UARTs are commonly used in conjunction with a communication standard such as RS-232 or RS-485. The voltage levels of RS-232 are -12V and +12V. Usually, all the digital systems work on TTL or CMOS voltage levels, which are not directly compatible with those of RS-232, a level transition buffer such as MAX232 must be used.
Data Packet Format
UART-transmitted data is organized into packets. Each packet contains [1 START bit ] + [ DATA frame (5 ~ 9 bits) ] + [ PARITY bit (optional) ] + [ STOP bit (1, 2) ], as shown in the following diagram.
- START bit
In the Idle mode, the UART data line is held at a high voltage level (logic 1). To start data transmission, the transmitting UART pulls the transmission line to low for one clock cycle. When the receiving UART detects the data line from high to low voltage transition, it begins reading the bits in the data frame at the frequency of the baud rate. - DATA frame
The data frame contains the data being transferred. Options are 5, 6, 7, 8 (default), or 9. If the PARITY bit is not used, the length of the data frame could be up to 9 bits; if a parity bit is used, the maximum length of the data frame is up to 8 bits. - PARITY bit
The parity bit is for error checking when the receiving UART receives a packet. This can be set to None (default), Odd, Even, or Mark/Space. If the data frame is 9-bits, then the Parity type must be Mark/Space. The parity bit is optional and it is actually not that widely used. - STOP bits
To signal the end of the data packet, the sending UART drives the data transmission line from a low voltage to a high voltage. The STOP bit can be set to 1 (default) or 2 bits.
Baud Rate
The baud rate specifies how fast data is sent over a serial line. The units of the baud rate are bit-per-second (bps). The higher the baud rate goes, the faster data is sent and received, but the speed of data transfer is limited. Since there is no clock signal in the UART communication, the higher transmitting speed will easily lead to errors on the receiving end. Therefore, each of the two UARTs must be communicating using a known baud rate or bit frequency. The receiver and transmitter clock rates must be within 5% to avoid errors.

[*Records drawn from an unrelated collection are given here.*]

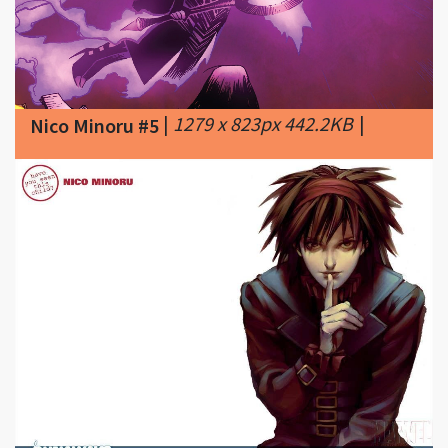
|
1279 x 823px 442.2KB
|
Nico Minoru #5
|
1024 x 768px 60.81KB
|
768
Nico Minoru #6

There are different sets of standard baud dates used depending on the application. Usually, the baud rates use 1200, 2400, 4800, 9600,19200, 38400, 57600 and 115200 bps. Both the local and remote UARTs must be configured for the same baud rate.
How does UART work?
UARTs transmit data asynchronously, which means there is no clock signal to synchronize the data bits from the transmitting UART to the receiving UART. Typically, asynchronous communication needs handshaking signals to ensure sender and receiver coordinate data transfers. In the UART, there are no extra handshaking signals between the transmitter and receiver. The transmitter generates a bitstream based on its clock signal, and then the receiver's goal is to use its internal clock signal to sample the incoming data. Therefore, the transmitter and receiver both need to have the same transfer speed and data packet format. Then, the receiver's UART resynchronizes the internal clocks on the falling edge of the start bit and then reads the center of each expected data bit based on the baud rate that is set.
UART Flow Control
UART Flow Control is a method for slow and fast devices to communicate with each other over UART without the risk of losing data.

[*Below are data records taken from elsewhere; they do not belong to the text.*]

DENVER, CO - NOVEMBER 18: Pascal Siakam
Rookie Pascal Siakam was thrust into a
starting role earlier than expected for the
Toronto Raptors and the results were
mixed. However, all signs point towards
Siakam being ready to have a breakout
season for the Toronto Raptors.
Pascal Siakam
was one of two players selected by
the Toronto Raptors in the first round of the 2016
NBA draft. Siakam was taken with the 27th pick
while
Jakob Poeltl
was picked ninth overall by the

Consider the case where two units are communicating over UART. A transmitter T is sending a long stream of bytes to a receiver R. R is a slower device than T, and at some point, R cannot keep up. It needs to either do some processing on the data or empty some buffers before it can keep receiving data.
R needs to tell T to stop transmitting for a while. This is where flow control comes in. Flow control provides extra signaling to inform the transmitter that it should stop (pause) or start (resume) the transmission.
Several forms of flow control exist. For example, hardware flow control uses extra wires, where the logic level on these wires defines whether the transmitter should keep sending data or stop. With software flow control, special characters are sent over the normal data lines to start or stop the transmission.
Hardware Flow Control: also called RTS/CTS Flow Control
When hardware flow control is enabled, two extra wires are needed in addition to the data lines. They are called RTS (Request to Send) and CTS (Clear to Send). The CTS signal is an input to the UART that is set by the other UART in the system when it is OK to send data on the bus. The RTS signal is an output of the UART informing the other UART on the bus that it is ready to receive data. The RTS line of one UART is connected to the CTS line of the other UART and vice versa. These lines are only valid before transmission is started. If the signal is set or cleared after a transfer is started the change will only affect the next transfer.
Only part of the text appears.